Output exactly the lines spanning from the line containing "общественности, присылайте ее нам" to the last line of the entries, inclusive.

* Material provided

------------------------------------------------------------------------

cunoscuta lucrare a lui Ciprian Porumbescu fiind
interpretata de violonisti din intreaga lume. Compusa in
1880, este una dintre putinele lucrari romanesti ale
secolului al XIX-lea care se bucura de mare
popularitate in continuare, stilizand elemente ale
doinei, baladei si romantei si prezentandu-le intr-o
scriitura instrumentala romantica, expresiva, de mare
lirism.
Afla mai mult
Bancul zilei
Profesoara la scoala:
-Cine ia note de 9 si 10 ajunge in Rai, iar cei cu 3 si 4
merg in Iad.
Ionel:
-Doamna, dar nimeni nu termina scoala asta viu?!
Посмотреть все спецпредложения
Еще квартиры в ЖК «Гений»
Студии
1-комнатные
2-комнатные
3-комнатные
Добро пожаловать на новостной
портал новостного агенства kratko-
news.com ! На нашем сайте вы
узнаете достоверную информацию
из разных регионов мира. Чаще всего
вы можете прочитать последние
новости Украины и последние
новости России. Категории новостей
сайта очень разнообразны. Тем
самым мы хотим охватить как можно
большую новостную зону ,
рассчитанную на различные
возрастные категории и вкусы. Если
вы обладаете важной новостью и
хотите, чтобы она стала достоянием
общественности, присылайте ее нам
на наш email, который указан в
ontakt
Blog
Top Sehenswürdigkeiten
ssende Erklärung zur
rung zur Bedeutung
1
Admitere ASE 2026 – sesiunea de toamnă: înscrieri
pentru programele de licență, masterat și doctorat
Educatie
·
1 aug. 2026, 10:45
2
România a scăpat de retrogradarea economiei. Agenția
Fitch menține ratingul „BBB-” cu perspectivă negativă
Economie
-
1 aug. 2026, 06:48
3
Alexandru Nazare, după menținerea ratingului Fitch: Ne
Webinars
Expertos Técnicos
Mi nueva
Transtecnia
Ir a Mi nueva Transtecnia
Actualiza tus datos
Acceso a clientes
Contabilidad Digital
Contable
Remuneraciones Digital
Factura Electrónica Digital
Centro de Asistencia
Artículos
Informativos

------------------------------------------------------------------------

* Written reply
общественности, присылайте ее нам
на наш email, который указан в
ontakt
Blog
Top Sehenswürdigkeiten
ssende Erklärung zur
rung zur Bedeutung
1
Admitere ASE 2026 – sesiunea de toamnă: înscrieri
pentru programele de licență, masterat și doctorat
Educatie
·
1 aug. 2026, 10:45
2
România a scăpat de retrogradarea economiei. Agenția
Fitch menține ratingul „BBB-” cu perspectivă negativă
Economie
-
1 aug. 2026, 06:48
3
Alexandru Nazare, după menținerea ratingului Fitch: Ne
Webinars
Expertos Técnicos
Mi nueva
Transtecnia
Ir a Mi nueva Transtecnia
Actualiza tus datos
Acceso a clientes
Contabilidad Digital
Contable
Remuneraciones Digital
Factura Electrónica Digital
Centro de Asistencia
Artículos
Informativos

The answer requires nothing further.